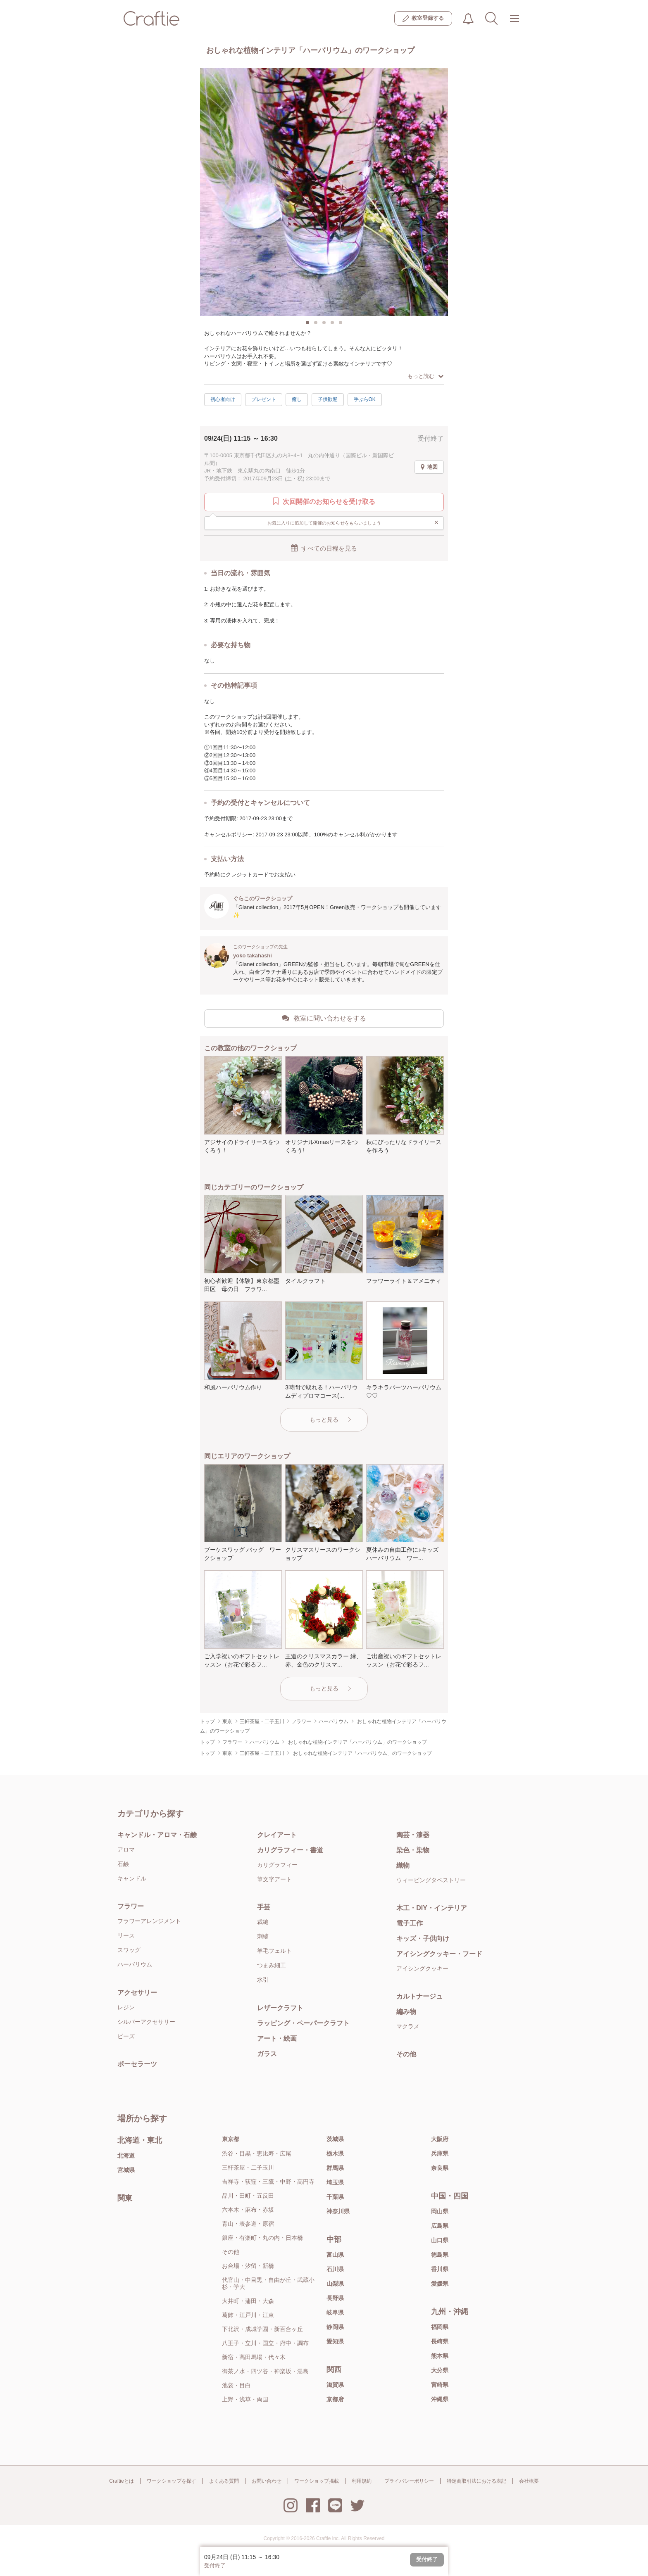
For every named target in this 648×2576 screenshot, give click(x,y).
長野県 (335, 2298)
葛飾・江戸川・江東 (248, 2315)
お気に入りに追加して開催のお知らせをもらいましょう (353, 522)
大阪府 (439, 2139)
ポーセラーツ (137, 2064)
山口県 (439, 2240)
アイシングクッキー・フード (439, 1953)
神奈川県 (338, 2211)
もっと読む (425, 376)
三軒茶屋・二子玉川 (248, 2167)
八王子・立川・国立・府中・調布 (265, 2343)
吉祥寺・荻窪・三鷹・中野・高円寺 (268, 2181)
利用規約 (362, 2481)
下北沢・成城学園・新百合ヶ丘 (262, 2329)
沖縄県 (439, 2399)
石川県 (335, 2269)
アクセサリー (137, 1992)
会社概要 (529, 2481)
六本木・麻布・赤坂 (248, 2209)
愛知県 (335, 2341)
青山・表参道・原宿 (248, 2223)
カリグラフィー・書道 (290, 1850)
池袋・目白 (236, 2385)
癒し (297, 399)
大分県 (439, 2370)
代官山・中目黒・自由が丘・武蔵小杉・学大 (268, 2283)
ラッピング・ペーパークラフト (303, 2023)
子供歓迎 (328, 399)
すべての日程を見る (324, 548)
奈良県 (439, 2168)
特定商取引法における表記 (476, 2481)
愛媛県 (439, 2283)
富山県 (335, 2254)
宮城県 (126, 2170)
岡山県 (439, 2211)
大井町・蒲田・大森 (248, 2301)
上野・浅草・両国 (245, 2399)
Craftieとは (121, 2481)
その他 (406, 2054)
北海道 (126, 2155)
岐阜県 (335, 2312)
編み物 (406, 2011)
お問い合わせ (266, 2481)
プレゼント (263, 399)
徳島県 (439, 2254)
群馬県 (335, 2168)
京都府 (335, 2399)
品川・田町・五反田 (248, 2195)
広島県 (439, 2225)
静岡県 (335, 2327)
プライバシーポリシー (409, 2481)
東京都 (230, 2139)
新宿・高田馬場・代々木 (254, 2357)
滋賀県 (335, 2384)
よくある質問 (224, 2481)
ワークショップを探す (171, 2481)
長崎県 (439, 2341)
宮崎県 (439, 2384)
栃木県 (335, 2153)
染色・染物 (412, 1850)
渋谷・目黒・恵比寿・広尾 (256, 2153)
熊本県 (439, 2356)
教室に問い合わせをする (324, 1018)
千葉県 (335, 2197)
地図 (429, 467)
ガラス (267, 2053)
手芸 (263, 1907)
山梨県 (335, 2283)
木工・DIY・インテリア (431, 1907)
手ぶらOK (365, 399)
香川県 (439, 2269)
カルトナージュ (419, 1996)
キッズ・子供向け (422, 1938)
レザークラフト (280, 2007)
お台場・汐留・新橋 (248, 2266)
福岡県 (439, 2327)
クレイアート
---------------
### Task to complete
Omit every picture, and please return the entries exactly from the first line through the line with "お問い合わせ (266, 2481)", both included.

### Response
For every named target in this 648×2576 screenshot, give click(x,y).
長野県 (335, 2298)
葛飾・江戸川・江東 (248, 2315)
お気に入りに追加して開催のお知らせをもらいましょう (353, 522)
大阪府 (439, 2139)
ポーセラーツ (137, 2064)
山口県 (439, 2240)
アイシングクッキー・フード (439, 1953)
神奈川県 (338, 2211)
もっと読む (425, 376)
三軒茶屋・二子玉川 (248, 2167)
八王子・立川・国立・府中・調布 (265, 2343)
吉祥寺・荻窪・三鷹・中野・高円寺 (268, 2181)
利用規約 (362, 2481)
下北沢・成城学園・新百合ヶ丘 (262, 2329)
沖縄県 (439, 2399)
石川県 (335, 2269)
アクセサリー (137, 1992)
会社概要 (529, 2481)
六本木・麻布・赤坂 (248, 2209)
愛知県 (335, 2341)
青山・表参道・原宿 (248, 2223)
カリグラフィー・書道 (290, 1850)
池袋・目白 (236, 2385)
癒し (297, 399)
大分県 (439, 2370)
代官山・中目黒・自由が丘・武蔵小杉・学大 (268, 2283)
ラッピング・ペーパークラフト (303, 2023)
子供歓迎 (328, 399)
すべての日程を見る (324, 548)
奈良県 (439, 2168)
特定商取引法における表記 (476, 2481)
愛媛県 (439, 2283)
富山県 (335, 2254)
宮城県 (126, 2170)
岡山県 (439, 2211)
大井町・蒲田・大森 (248, 2301)
上野・浅草・両国 (245, 2399)
Craftieとは (121, 2481)
その他 (406, 2054)
北海道 (126, 2155)
岐阜県 (335, 2312)
編み物 (406, 2011)
お問い合わせ (266, 2481)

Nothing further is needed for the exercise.